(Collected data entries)
########################################
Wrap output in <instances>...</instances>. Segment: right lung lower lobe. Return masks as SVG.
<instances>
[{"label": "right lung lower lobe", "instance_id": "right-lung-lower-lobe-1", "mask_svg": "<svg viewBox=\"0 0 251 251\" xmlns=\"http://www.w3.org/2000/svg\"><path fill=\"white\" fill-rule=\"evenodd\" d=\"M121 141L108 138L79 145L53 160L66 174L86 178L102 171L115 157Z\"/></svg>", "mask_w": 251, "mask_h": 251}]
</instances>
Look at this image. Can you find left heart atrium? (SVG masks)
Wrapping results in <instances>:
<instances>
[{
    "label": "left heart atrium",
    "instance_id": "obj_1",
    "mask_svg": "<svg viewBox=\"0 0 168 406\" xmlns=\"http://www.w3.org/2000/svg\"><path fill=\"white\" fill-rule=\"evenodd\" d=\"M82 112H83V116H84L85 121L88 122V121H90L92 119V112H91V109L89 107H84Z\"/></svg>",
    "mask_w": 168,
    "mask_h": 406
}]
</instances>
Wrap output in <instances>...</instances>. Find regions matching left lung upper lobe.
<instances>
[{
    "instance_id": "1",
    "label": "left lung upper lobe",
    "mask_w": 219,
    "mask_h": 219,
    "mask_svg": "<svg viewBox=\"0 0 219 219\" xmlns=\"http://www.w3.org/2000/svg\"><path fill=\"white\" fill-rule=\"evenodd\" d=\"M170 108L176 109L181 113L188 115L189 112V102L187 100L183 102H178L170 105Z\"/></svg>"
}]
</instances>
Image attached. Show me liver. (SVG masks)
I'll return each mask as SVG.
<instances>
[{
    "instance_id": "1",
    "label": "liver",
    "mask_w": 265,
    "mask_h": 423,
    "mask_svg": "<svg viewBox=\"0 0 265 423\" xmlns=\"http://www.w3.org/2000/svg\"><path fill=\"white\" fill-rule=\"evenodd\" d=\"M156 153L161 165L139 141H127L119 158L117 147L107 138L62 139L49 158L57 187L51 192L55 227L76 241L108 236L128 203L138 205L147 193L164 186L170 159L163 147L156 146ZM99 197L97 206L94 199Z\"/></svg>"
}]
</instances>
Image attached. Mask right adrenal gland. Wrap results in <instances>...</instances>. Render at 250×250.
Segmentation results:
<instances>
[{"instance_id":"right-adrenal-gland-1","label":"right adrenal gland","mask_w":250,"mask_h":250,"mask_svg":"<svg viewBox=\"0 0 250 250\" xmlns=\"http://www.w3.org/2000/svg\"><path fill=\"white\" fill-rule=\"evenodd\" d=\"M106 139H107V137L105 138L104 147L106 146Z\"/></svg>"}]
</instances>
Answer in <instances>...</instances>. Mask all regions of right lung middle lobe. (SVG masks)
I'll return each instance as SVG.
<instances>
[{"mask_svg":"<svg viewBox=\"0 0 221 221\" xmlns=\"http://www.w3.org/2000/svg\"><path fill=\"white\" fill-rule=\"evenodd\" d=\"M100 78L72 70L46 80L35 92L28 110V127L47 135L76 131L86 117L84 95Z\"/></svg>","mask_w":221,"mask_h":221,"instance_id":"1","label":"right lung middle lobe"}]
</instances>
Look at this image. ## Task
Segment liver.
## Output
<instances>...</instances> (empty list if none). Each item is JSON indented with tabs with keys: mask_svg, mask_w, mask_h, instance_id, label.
########################################
**Work to be completed:**
Only an exact transcription of all the records above counts as an answer.

**Response area:**
Wrap output in <instances>...</instances>. Segment: right lung lower lobe. Return masks as SVG.
<instances>
[{"label": "right lung lower lobe", "instance_id": "right-lung-lower-lobe-1", "mask_svg": "<svg viewBox=\"0 0 251 251\" xmlns=\"http://www.w3.org/2000/svg\"><path fill=\"white\" fill-rule=\"evenodd\" d=\"M121 141L108 138L79 145L53 160L66 174L86 178L102 171L115 157Z\"/></svg>", "mask_w": 251, "mask_h": 251}]
</instances>
Look at this image. Can you find left heart atrium? (SVG masks)
Wrapping results in <instances>:
<instances>
[{
    "label": "left heart atrium",
    "instance_id": "obj_1",
    "mask_svg": "<svg viewBox=\"0 0 168 406\" xmlns=\"http://www.w3.org/2000/svg\"><path fill=\"white\" fill-rule=\"evenodd\" d=\"M82 112H83V116H84L85 121L88 122V121H90L92 119V112H91V109L89 107H84Z\"/></svg>",
    "mask_w": 168,
    "mask_h": 406
}]
</instances>
Wrap output in <instances>...</instances>. Find regions matching left lung upper lobe.
<instances>
[{
    "instance_id": "1",
    "label": "left lung upper lobe",
    "mask_w": 219,
    "mask_h": 219,
    "mask_svg": "<svg viewBox=\"0 0 219 219\" xmlns=\"http://www.w3.org/2000/svg\"><path fill=\"white\" fill-rule=\"evenodd\" d=\"M170 108L176 109L181 113L188 115L189 112V102L187 100L183 102H178L170 105Z\"/></svg>"
}]
</instances>
Image attached. Show me liver. (SVG masks)
I'll return each mask as SVG.
<instances>
[{
    "instance_id": "1",
    "label": "liver",
    "mask_w": 265,
    "mask_h": 423,
    "mask_svg": "<svg viewBox=\"0 0 265 423\" xmlns=\"http://www.w3.org/2000/svg\"><path fill=\"white\" fill-rule=\"evenodd\" d=\"M156 153L161 165L139 141H127L119 158L117 147L107 138L62 139L49 158L57 187L51 192L55 227L76 241L108 236L128 203L138 205L147 193L164 186L170 159L163 147L156 146ZM99 197L97 206L94 199Z\"/></svg>"
}]
</instances>
Image attached. Mask right adrenal gland. Wrap results in <instances>...</instances>. Render at 250×250.
Segmentation results:
<instances>
[{"instance_id":"right-adrenal-gland-1","label":"right adrenal gland","mask_w":250,"mask_h":250,"mask_svg":"<svg viewBox=\"0 0 250 250\" xmlns=\"http://www.w3.org/2000/svg\"><path fill=\"white\" fill-rule=\"evenodd\" d=\"M106 139H107V137L105 138L104 147L106 146Z\"/></svg>"}]
</instances>
Answer in <instances>...</instances>. Mask all regions of right lung middle lobe. (SVG masks)
I'll return each instance as SVG.
<instances>
[{"mask_svg":"<svg viewBox=\"0 0 221 221\" xmlns=\"http://www.w3.org/2000/svg\"><path fill=\"white\" fill-rule=\"evenodd\" d=\"M100 78L72 70L46 80L35 92L28 110V127L47 135L76 131L86 117L84 95Z\"/></svg>","mask_w":221,"mask_h":221,"instance_id":"1","label":"right lung middle lobe"}]
</instances>
Look at this image. ## Task
Segment liver.
## Output
<instances>...</instances> (empty list if none). Each item is JSON indented with tabs with keys: mask_svg, mask_w, mask_h, instance_id, label.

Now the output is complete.